Again, Japa Reflections

1 day, 2 hours ago by balabhadra dasa in Personal Sadhana Reports

Hare Krishna, Dear Siksha Guru Maharaja,

please kindly accept my most humble obeisances;

all glories to his divine grace, Srila Prabhupada;

all glories to your good self, for your selfless devotion to Srila Prabhupada;


hps - we have selfish desires.


all glories to all the devotees of Lord Chaitanya Mahaprabhu.


!


There is so much I would like to share; so many realizations that have come into my mind which I haven't always been able to write down, as they come to me particularly during my japa period. Sometimes I reflect on my life: the names of the places and faces I once knew so long ago. What was the meaning of it all? What have I done with my life that was so meaningful? What will be my fate? My life is lived, and now all that remains is preparing myself for the next and final chapter of my life. Thoughts like these constantly come and go in my mind, instead of my attentively crying out to Krishna to mercifully engage me in His devotional service: such nonsense japa I have.
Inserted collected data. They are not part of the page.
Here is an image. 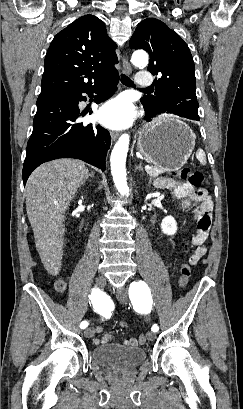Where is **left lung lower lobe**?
<instances>
[{
  "instance_id": "0a47b994",
  "label": "left lung lower lobe",
  "mask_w": 243,
  "mask_h": 409,
  "mask_svg": "<svg viewBox=\"0 0 243 409\" xmlns=\"http://www.w3.org/2000/svg\"><path fill=\"white\" fill-rule=\"evenodd\" d=\"M144 109L146 114V121H151L153 117L162 113L174 114L188 119L199 120L198 110H196V108H194L191 104H180L176 106L167 104L165 105V107H162L160 109H148L146 107H144Z\"/></svg>"
}]
</instances>
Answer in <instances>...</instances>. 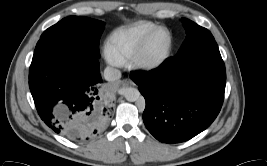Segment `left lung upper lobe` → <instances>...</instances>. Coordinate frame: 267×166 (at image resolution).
Here are the masks:
<instances>
[{
    "label": "left lung upper lobe",
    "mask_w": 267,
    "mask_h": 166,
    "mask_svg": "<svg viewBox=\"0 0 267 166\" xmlns=\"http://www.w3.org/2000/svg\"><path fill=\"white\" fill-rule=\"evenodd\" d=\"M182 22L186 30L187 36L177 55H181L187 52L200 42L214 40V37L212 36L210 31L206 28H203L186 18H182Z\"/></svg>",
    "instance_id": "left-lung-upper-lobe-1"
}]
</instances>
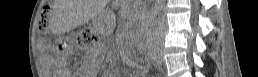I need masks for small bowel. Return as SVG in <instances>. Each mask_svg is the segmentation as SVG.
Masks as SVG:
<instances>
[{
	"label": "small bowel",
	"instance_id": "obj_1",
	"mask_svg": "<svg viewBox=\"0 0 258 77\" xmlns=\"http://www.w3.org/2000/svg\"><path fill=\"white\" fill-rule=\"evenodd\" d=\"M39 46L42 51L46 52L49 49V42L47 40H41ZM45 60L51 63L58 70L65 68V61L62 58L45 56Z\"/></svg>",
	"mask_w": 258,
	"mask_h": 77
}]
</instances>
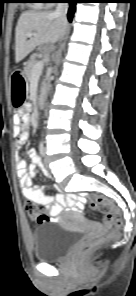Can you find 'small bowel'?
I'll return each mask as SVG.
<instances>
[{
    "label": "small bowel",
    "instance_id": "obj_1",
    "mask_svg": "<svg viewBox=\"0 0 136 296\" xmlns=\"http://www.w3.org/2000/svg\"><path fill=\"white\" fill-rule=\"evenodd\" d=\"M30 109V105H25L13 116L14 123L21 129V132L17 137L18 146L25 144L29 138L28 113ZM29 154L34 163L32 166H28L27 161L23 156H16V169L22 196L26 200L43 206L45 208V216L49 222L57 221L59 215L65 208L79 212L84 202L83 197H77L72 194H53L38 185H34L35 166L41 170L45 177L50 178L51 175L41 164L40 156L36 151H30Z\"/></svg>",
    "mask_w": 136,
    "mask_h": 296
}]
</instances>
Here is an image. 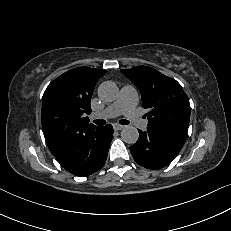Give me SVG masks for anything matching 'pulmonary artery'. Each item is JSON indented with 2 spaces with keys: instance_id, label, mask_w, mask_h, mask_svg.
I'll list each match as a JSON object with an SVG mask.
<instances>
[{
  "instance_id": "obj_1",
  "label": "pulmonary artery",
  "mask_w": 231,
  "mask_h": 231,
  "mask_svg": "<svg viewBox=\"0 0 231 231\" xmlns=\"http://www.w3.org/2000/svg\"><path fill=\"white\" fill-rule=\"evenodd\" d=\"M138 93L133 86H124L117 99L109 104L104 110L92 114V118H114L118 115L126 116L137 128L145 130L148 121L142 119L136 111Z\"/></svg>"
}]
</instances>
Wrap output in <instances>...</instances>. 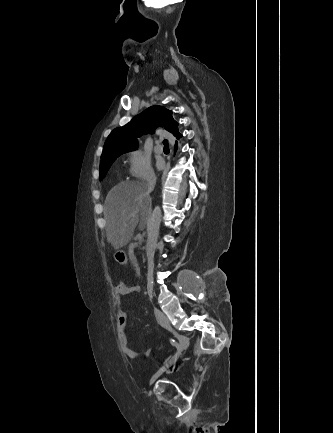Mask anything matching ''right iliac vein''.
I'll return each instance as SVG.
<instances>
[{"label": "right iliac vein", "mask_w": 333, "mask_h": 433, "mask_svg": "<svg viewBox=\"0 0 333 433\" xmlns=\"http://www.w3.org/2000/svg\"><path fill=\"white\" fill-rule=\"evenodd\" d=\"M164 327L166 329H168L170 332L173 333V335L179 340L180 342V347L178 348L175 356L173 359L170 360V362H168V364H166L165 366H163L162 368H160L151 378L150 380V385L159 377L162 375V373H164L171 365L175 364L177 359L180 357V355L182 354L183 350H185L188 346H189V339L184 335L179 333L178 331H176L170 324H165ZM151 394V392L149 393Z\"/></svg>", "instance_id": "right-iliac-vein-1"}]
</instances>
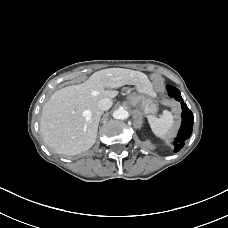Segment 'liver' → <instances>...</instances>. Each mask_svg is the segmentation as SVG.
Here are the masks:
<instances>
[{
    "label": "liver",
    "instance_id": "6515ba94",
    "mask_svg": "<svg viewBox=\"0 0 228 228\" xmlns=\"http://www.w3.org/2000/svg\"><path fill=\"white\" fill-rule=\"evenodd\" d=\"M127 85H134L142 94L153 93L146 74L124 68L100 70L82 84L53 93L42 109L40 132L44 142L64 156L90 149L96 141L102 115L98 101L116 97L115 89Z\"/></svg>",
    "mask_w": 228,
    "mask_h": 228
}]
</instances>
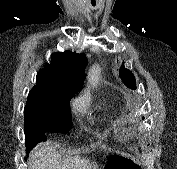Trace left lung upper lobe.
<instances>
[{"label": "left lung upper lobe", "instance_id": "left-lung-upper-lobe-1", "mask_svg": "<svg viewBox=\"0 0 177 169\" xmlns=\"http://www.w3.org/2000/svg\"><path fill=\"white\" fill-rule=\"evenodd\" d=\"M120 76H121L122 80L124 81V83H125L127 86H129V87H131V88H135L134 83L131 82V81L126 77V75H125L124 73H121Z\"/></svg>", "mask_w": 177, "mask_h": 169}]
</instances>
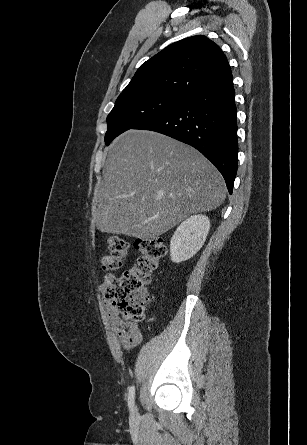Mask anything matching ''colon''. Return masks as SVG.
Listing matches in <instances>:
<instances>
[{
    "label": "colon",
    "mask_w": 307,
    "mask_h": 445,
    "mask_svg": "<svg viewBox=\"0 0 307 445\" xmlns=\"http://www.w3.org/2000/svg\"><path fill=\"white\" fill-rule=\"evenodd\" d=\"M136 244L139 257L135 265L111 281L105 293L113 308L131 322L145 319L150 302L147 286L166 253L165 243L160 238L140 239ZM108 245L109 253L101 256V266L106 272L116 271L122 267L129 245L119 236H110Z\"/></svg>",
    "instance_id": "5ec220e1"
}]
</instances>
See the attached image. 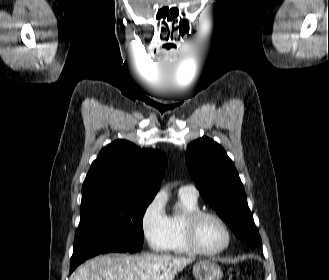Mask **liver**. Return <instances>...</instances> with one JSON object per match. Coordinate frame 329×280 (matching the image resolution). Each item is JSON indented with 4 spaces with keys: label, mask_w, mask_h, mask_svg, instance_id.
Segmentation results:
<instances>
[{
    "label": "liver",
    "mask_w": 329,
    "mask_h": 280,
    "mask_svg": "<svg viewBox=\"0 0 329 280\" xmlns=\"http://www.w3.org/2000/svg\"><path fill=\"white\" fill-rule=\"evenodd\" d=\"M190 257L171 255H103L86 261L71 280H174L193 262Z\"/></svg>",
    "instance_id": "6515ba94"
}]
</instances>
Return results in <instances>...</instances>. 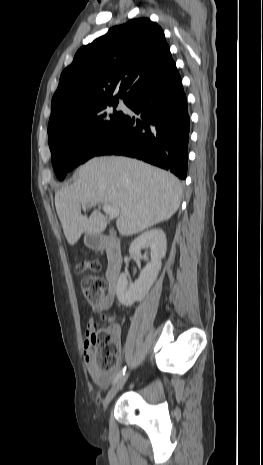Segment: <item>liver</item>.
Masks as SVG:
<instances>
[{"label": "liver", "instance_id": "obj_1", "mask_svg": "<svg viewBox=\"0 0 263 465\" xmlns=\"http://www.w3.org/2000/svg\"><path fill=\"white\" fill-rule=\"evenodd\" d=\"M78 179L55 194V207L70 245L83 233L101 234L105 216L95 207L118 206L116 226L122 236L140 233L170 219L178 210L183 188L173 174L142 161L119 156L96 157L77 170ZM94 208L88 217L81 205Z\"/></svg>", "mask_w": 263, "mask_h": 465}]
</instances>
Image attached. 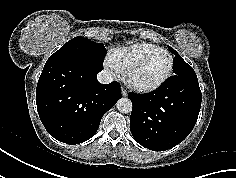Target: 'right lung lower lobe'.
<instances>
[{
	"label": "right lung lower lobe",
	"instance_id": "98d812e1",
	"mask_svg": "<svg viewBox=\"0 0 236 178\" xmlns=\"http://www.w3.org/2000/svg\"><path fill=\"white\" fill-rule=\"evenodd\" d=\"M102 69V61L92 56L47 60L38 80L36 104L52 137L79 144L97 132L103 115L121 98L118 82L104 85L97 81V73Z\"/></svg>",
	"mask_w": 236,
	"mask_h": 178
}]
</instances>
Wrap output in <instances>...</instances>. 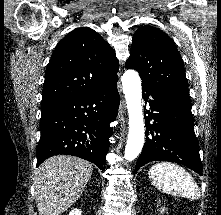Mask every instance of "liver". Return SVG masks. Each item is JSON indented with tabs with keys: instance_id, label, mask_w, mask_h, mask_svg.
I'll return each mask as SVG.
<instances>
[{
	"instance_id": "liver-1",
	"label": "liver",
	"mask_w": 221,
	"mask_h": 215,
	"mask_svg": "<svg viewBox=\"0 0 221 215\" xmlns=\"http://www.w3.org/2000/svg\"><path fill=\"white\" fill-rule=\"evenodd\" d=\"M93 165L83 159L58 155L45 160L35 174V201L39 215H60L83 193Z\"/></svg>"
}]
</instances>
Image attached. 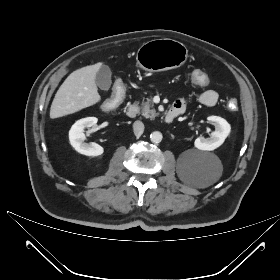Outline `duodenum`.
Listing matches in <instances>:
<instances>
[{
	"instance_id": "obj_1",
	"label": "duodenum",
	"mask_w": 280,
	"mask_h": 280,
	"mask_svg": "<svg viewBox=\"0 0 280 280\" xmlns=\"http://www.w3.org/2000/svg\"><path fill=\"white\" fill-rule=\"evenodd\" d=\"M183 111L180 108L170 107V109L165 114V121L167 123H171L178 115H180ZM138 114L137 105L130 103L126 107V115L130 118L136 117Z\"/></svg>"
}]
</instances>
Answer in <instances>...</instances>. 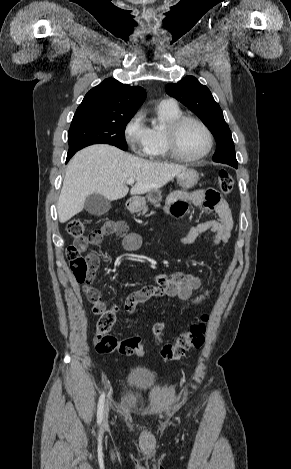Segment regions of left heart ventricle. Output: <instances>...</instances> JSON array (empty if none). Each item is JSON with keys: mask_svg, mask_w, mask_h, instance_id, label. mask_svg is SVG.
I'll return each instance as SVG.
<instances>
[{"mask_svg": "<svg viewBox=\"0 0 291 469\" xmlns=\"http://www.w3.org/2000/svg\"><path fill=\"white\" fill-rule=\"evenodd\" d=\"M206 145V135L196 123L187 122L179 130L177 146L183 156L196 157L205 150Z\"/></svg>", "mask_w": 291, "mask_h": 469, "instance_id": "left-heart-ventricle-1", "label": "left heart ventricle"}]
</instances>
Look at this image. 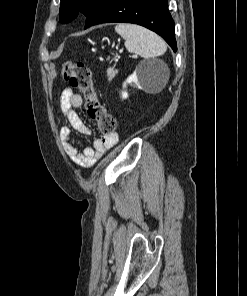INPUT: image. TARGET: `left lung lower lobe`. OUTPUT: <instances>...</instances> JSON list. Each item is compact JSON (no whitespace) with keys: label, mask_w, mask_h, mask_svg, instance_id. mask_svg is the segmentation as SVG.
<instances>
[{"label":"left lung lower lobe","mask_w":247,"mask_h":296,"mask_svg":"<svg viewBox=\"0 0 247 296\" xmlns=\"http://www.w3.org/2000/svg\"><path fill=\"white\" fill-rule=\"evenodd\" d=\"M168 0H104L87 17L85 29L101 23H134L157 34L177 50L175 25L168 10Z\"/></svg>","instance_id":"obj_1"}]
</instances>
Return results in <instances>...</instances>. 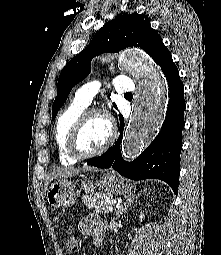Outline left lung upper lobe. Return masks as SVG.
<instances>
[{
    "mask_svg": "<svg viewBox=\"0 0 221 255\" xmlns=\"http://www.w3.org/2000/svg\"><path fill=\"white\" fill-rule=\"evenodd\" d=\"M164 46L160 35L151 28L149 19L143 14L118 15L114 20L106 23L89 45L61 71L57 97L52 107V119L56 117L71 89L90 73L93 57L105 52H119L126 47H139L155 61ZM113 106L116 108L115 104Z\"/></svg>",
    "mask_w": 221,
    "mask_h": 255,
    "instance_id": "5c2ea615",
    "label": "left lung upper lobe"
}]
</instances>
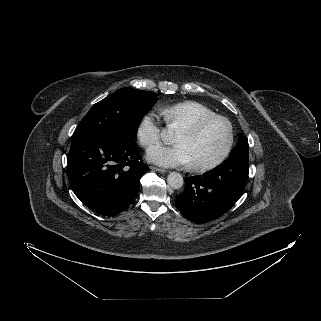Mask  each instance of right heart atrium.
<instances>
[{
    "label": "right heart atrium",
    "mask_w": 321,
    "mask_h": 321,
    "mask_svg": "<svg viewBox=\"0 0 321 321\" xmlns=\"http://www.w3.org/2000/svg\"><path fill=\"white\" fill-rule=\"evenodd\" d=\"M137 137L140 144L146 148L161 140L162 127L155 112H150L142 117L137 127Z\"/></svg>",
    "instance_id": "1"
}]
</instances>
I have been reading "VASIHNAVA KE?" by Srila Bhaktisiddhanta Saraswati. It is very powerful poetry, which I confess scares the hell out me, because it forces me to look very deeply into my own character and behavior. My false ego really takes a beating by reading this book. My mind tries to defend itself with excuses of why I choose to distance myself from the local community of devotees. I want to be honest with myself, and yet this book only seems to show me where I am failing. I just want to be peaceful in my daily practice of devotional service.


asa = mukti?


I needed to share these things, and there is no one close enough for me to share them with.


In the interest of brevity I am obliged to end here. Please kindly forgive me for disturbing you with my foolishness. I wish I could be a better example of a Vaishnava. I want with all my heart to be a better example, but there is so much sinful karma in my life that obstructs me from being exemplary. The last verse of the Sri Isopanishad tells the story of my plight in struggling to be a sincere devotee.


My japa is steady, and it is my greatest saving grace through all of my challenges and calamities. My reading is helpful in spite of my failing brain. My wife is incredibly supportive, in spite of my failures. No books are going out at present until I can resume with my other worldly affairs. And with this much having been said, I will close here, hoping for your special kindness and causeless mercy. If I am at all fortunate, I may yet come to a place where I can surrender in a way that is proper and fitting.


Your lowly, servant,

Balabhadra dasa


HpS - how, hare krsna, is your surgery recovering??